→ GOAL OF THE EXERCISE
Print the following entries without any change.

→ DATASET EXCERPTS
┏━━

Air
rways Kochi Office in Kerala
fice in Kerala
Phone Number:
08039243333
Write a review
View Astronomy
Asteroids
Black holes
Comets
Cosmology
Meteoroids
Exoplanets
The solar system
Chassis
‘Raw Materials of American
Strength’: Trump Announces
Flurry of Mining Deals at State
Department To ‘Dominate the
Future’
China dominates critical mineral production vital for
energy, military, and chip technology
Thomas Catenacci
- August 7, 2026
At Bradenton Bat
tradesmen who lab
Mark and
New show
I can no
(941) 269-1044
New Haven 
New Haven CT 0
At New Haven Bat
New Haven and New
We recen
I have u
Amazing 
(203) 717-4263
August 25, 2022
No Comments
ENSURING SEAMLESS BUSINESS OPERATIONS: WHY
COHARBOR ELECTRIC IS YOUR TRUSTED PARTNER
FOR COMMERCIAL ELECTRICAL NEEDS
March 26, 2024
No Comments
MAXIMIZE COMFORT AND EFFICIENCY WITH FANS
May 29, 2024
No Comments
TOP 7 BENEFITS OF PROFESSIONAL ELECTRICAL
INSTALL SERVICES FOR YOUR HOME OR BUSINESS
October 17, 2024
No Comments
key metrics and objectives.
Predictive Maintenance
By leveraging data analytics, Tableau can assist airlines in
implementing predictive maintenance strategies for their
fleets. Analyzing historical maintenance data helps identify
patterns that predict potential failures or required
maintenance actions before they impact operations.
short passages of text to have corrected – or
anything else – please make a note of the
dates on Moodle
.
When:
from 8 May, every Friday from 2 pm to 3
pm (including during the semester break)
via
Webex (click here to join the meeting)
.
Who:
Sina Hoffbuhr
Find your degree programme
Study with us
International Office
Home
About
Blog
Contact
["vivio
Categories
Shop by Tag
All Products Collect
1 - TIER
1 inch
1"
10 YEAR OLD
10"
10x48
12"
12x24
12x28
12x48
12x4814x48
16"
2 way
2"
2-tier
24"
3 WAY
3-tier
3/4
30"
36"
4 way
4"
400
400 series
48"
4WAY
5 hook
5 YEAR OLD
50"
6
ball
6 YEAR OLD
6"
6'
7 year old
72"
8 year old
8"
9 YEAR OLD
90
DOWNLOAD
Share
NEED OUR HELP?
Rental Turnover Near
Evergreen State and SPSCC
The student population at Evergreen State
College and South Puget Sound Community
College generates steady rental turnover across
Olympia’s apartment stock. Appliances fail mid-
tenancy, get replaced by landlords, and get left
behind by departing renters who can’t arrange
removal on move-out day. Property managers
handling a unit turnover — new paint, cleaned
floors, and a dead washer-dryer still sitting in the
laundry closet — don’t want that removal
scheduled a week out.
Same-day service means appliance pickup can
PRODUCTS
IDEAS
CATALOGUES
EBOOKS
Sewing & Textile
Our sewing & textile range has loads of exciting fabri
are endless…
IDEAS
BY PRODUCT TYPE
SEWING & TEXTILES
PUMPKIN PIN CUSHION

┗━━

→ TASK ANSWER
Air
rways Kochi Office in Kerala
fice in Kerala
Phone Number:
08039243333
Write a review
View Astronomy
Asteroids
Black holes
Comets
Cosmology
Meteoroids
Exoplanets
The solar system
Chassis
‘Raw Materials of American
Strength’: Trump Announces
Flurry of Mining Deals at State
Department To ‘Dominate the
Future’
China dominates critical mineral production vital for
energy, military, and chip technology
Thomas Catenacci
- August 7, 2026
At Bradenton Bat
tradesmen who lab
Mark and
New show
I can no
(941) 269-1044
New Haven 
New Haven CT 0
At New Haven Bat
New Haven and New
We recen
I have u
Amazing 
(203) 717-4263
August 25, 2022
No Comments
ENSURING SEAMLESS BUSINESS OPERATIONS: WHY
COHARBOR ELECTRIC IS YOUR TRUSTED PARTNER
FOR COMMERCIAL ELECTRICAL NEEDS
March 26, 2024
No Comments
MAXIMIZE COMFORT AND EFFICIENCY WITH FANS
May 29, 2024
No Comments
TOP 7 BENEFITS OF PROFESSIONAL ELECTRICAL
INSTALL SERVICES FOR YOUR HOME OR BUSINESS
October 17, 2024
No Comments
key metrics and objectives.
Predictive Maintenance
By leveraging data analytics, Tableau can assist airlines in
implementing predictive maintenance strategies for their
fleets. Analyzing historical maintenance data helps identify
patterns that predict potential failures or required
maintenance actions before they impact operations.
short passages of text to have corrected – or
anything else – please make a note of the
dates on Moodle
.
When:
from 8 May, every Friday from 2 pm to 3
pm (including during the semester break)
via
Webex (click here to join the meeting)
.
Who:
Sina Hoffbuhr
Find your degree programme
Study with us
International Office
Home
About
Blog
Contact
["vivio
Categories
Shop by Tag
All Products Collect
1 - TIER
1 inch
1"
10 YEAR OLD
10"
10x48
12"
12x24
12x28
12x48
12x4814x48
16"
2 way
2"
2-tier
24"
3 WAY
3-tier
3/4
30"
36"
4 way
4"
400
400 series
48"
4WAY
5 hook
5 YEAR OLD
50"
6
ball
6 YEAR OLD
6"
6'
7 year old
72"
8 year old
8"
9 YEAR OLD
90
DOWNLOAD
Share
NEED OUR HELP?
Rental Turnover Near
Evergreen State and SPSCC
The student population at Evergreen State
College and South Puget Sound Community
College generates steady rental turnover across
Olympia’s apartment stock. Appliances fail mid-
tenancy, get replaced by landlords, and get left
behind by departing renters who can’t arrange
removal on move-out day. Property managers
handling a unit turnover — new paint, cleaned
floors, and a dead washer-dryer still sitting in the
laundry closet — don’t want that removal
scheduled a week out.
Same-day service means appliance pickup can
PRODUCTS
IDEAS
CATALOGUES
EBOOKS
Sewing & Textile
Our sewing & textile range has loads of exciting fabri
are endless…
IDEAS
BY PRODUCT TYPE
SEWING & TEXTILES
PUMPKIN PIN CUSHION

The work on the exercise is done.